Mr. Landesman follows Dana Gioia who left the chairmanship in January 2009. Patrice Walker Powell, the NEA's deputy chairman for state, regions, and local arts agencies has served as acting chairman in the interim.
Mr. Landesman was born (July 20, 1947) and raised in St. Louis, Missouri. He pursued his undergraduate education at Colby College and the University of Wisconsin, Madison and earned a doctorate in Dramatic Literature at the Yale School of Drama. At the completion of his course work, he stayed at the school for four years, working as an assistant professor.
Mr. Landesmans ensuing career has been a hybrid of commercial, philanthropic, and purely artistic engagements. In 1977, he left Yale to start a private investment fund which he ran until his appointment in 1987 as president of Jujamcyn, a company that owns and operates five Broadway theaters; the St. James, Al Hirschfeld, August Wilson, Eugene O'Neill, and Walter Kerr theaters.

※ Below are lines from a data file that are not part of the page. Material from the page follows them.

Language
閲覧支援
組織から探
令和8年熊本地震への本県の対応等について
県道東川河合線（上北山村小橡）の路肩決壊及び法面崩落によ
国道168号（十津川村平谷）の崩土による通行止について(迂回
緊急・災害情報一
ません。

Before and after joining Jujamcyn, Mr. Landesman produced Broadway shows, the most notable of which are Big River (1985 Tony, Best Musical), Angels in America, and The Producers (2001 Tony, Best Musical). In 2005, he purchased Jujamcyn and managed it until President Obama announced his intention to nominate him to the NEA chairmanship.

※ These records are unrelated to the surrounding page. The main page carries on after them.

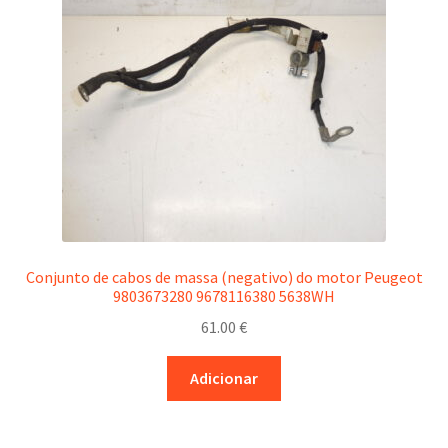
Conjunto de cabos de massa (negativo) do motor Peugeot
9803673280 9678116380 5638WH
61.00
€
Adicionar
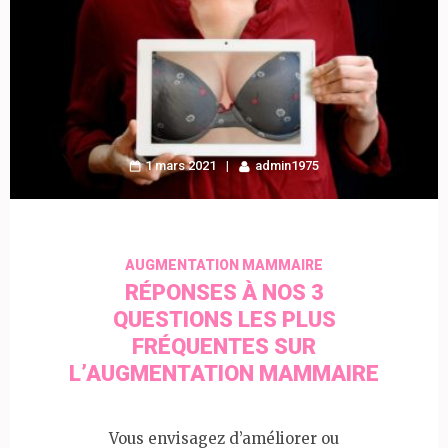
1 mars 2021
admin1975
AUGMENTATION MAMMAIRE
RÉPONSES À NOS 3
QUESTIONS LES PLUS
FRÉQUENTES SUR
L’AUGMENTATION MAMMAIRE
Vous envisagez d’améliorer ou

Mr. Landesman has been active on numerous boards, including the Municipal Arts Society; an advocacy organization concerned with New York City's public spaces and preservation; the Times Square Alliance which has radically changed the heart of the city by improving its safety, sanitation, and aesthetic; and the Educational Foundation of America. In addition and over the years, he returned to the Yale School of Drama and Yale Rep to teach.
Mr. Landesman has also vigorously engaged the ongoing debate about arts policy, speaking at forums and writing numerous articles, focusing mainly on the relationship between the commercial and not-for-profit sectors of the American theater.

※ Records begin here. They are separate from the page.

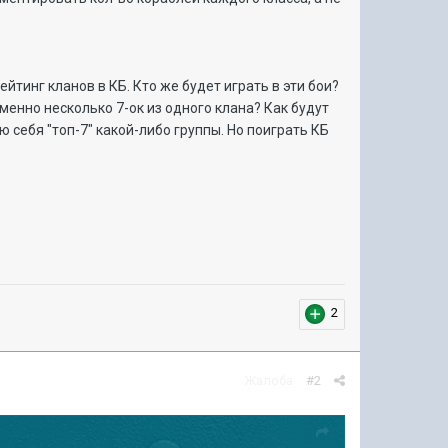
ейтинг кланов в КБ. Кто же будет играть в эти бои?
енно несколько 7-ок из одного клана? Как будут
ю себя "топ-7" какой-либо группы. Но поиграть КБ
2
Жалоба
#2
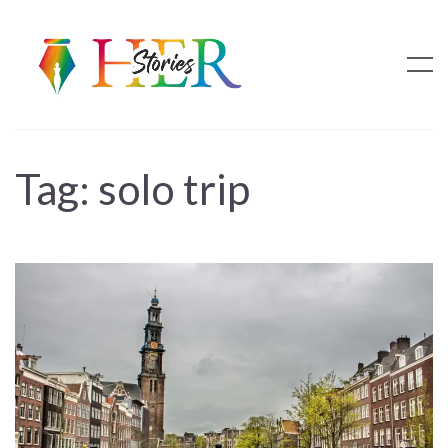
Tag:
solo trip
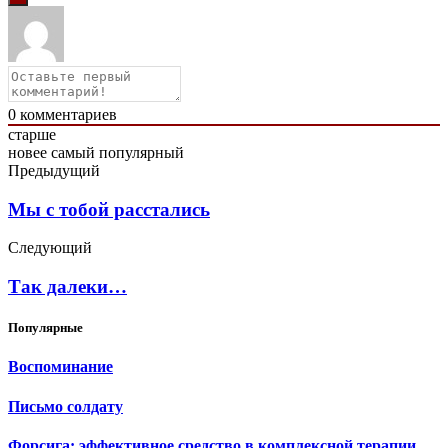
0
комментариев
старше
новее
самый популярный
Предыдущий
Мы с тобой расстались
Следующий
Так далеки…
Популярные
Воспоминание
Письмо солдату
Форсига: эффективное средство в комплексной терапии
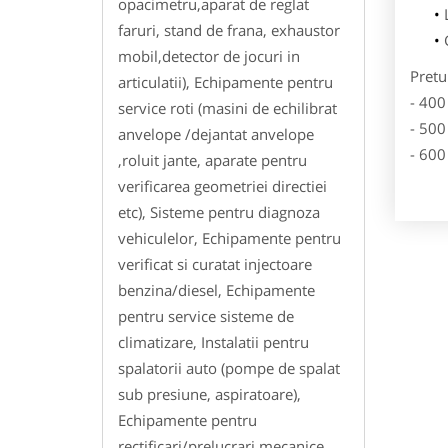
opacimetru,aparat de reglat
faruri, stand de frana, exhaustor
mobil,detector de jocuri in
Pretu
articulatii), Echipamente pentru
- 400
service roti (masini de echilibrat
- 500
anvelope /dejantat anvelope
- 600
,roluit jante, aparate pentru
verificarea geometriei directiei
etc), Sisteme pentru diagnoza
vehiculelor, Echipamente pentru
verificat si curatat injectoare
benzina/diesel, Echipamente
pentru service sisteme de
climatizare, Instalatii pentru
spalatorii auto (pompe de spalat
sub presiune, aspiratoare),
Echipamente pentru
rectificari/prelucrari mecanice,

Mr. Landesman's biggest passions are theater, baseball, horse racing, and country music. On any given day he will insist that one of these is the perfect expression of American culture. At one time or another, he owned three minor league baseball teams, various racehorses, and a collection of Roger Miller long-playing records.
Mr. Landesman is married to Debby Landesman, formerly the executive director of the Levi Strauss Foundation and currently a philanthropic advisor to corporations and foundations. Two of his sons are journalists working in New York.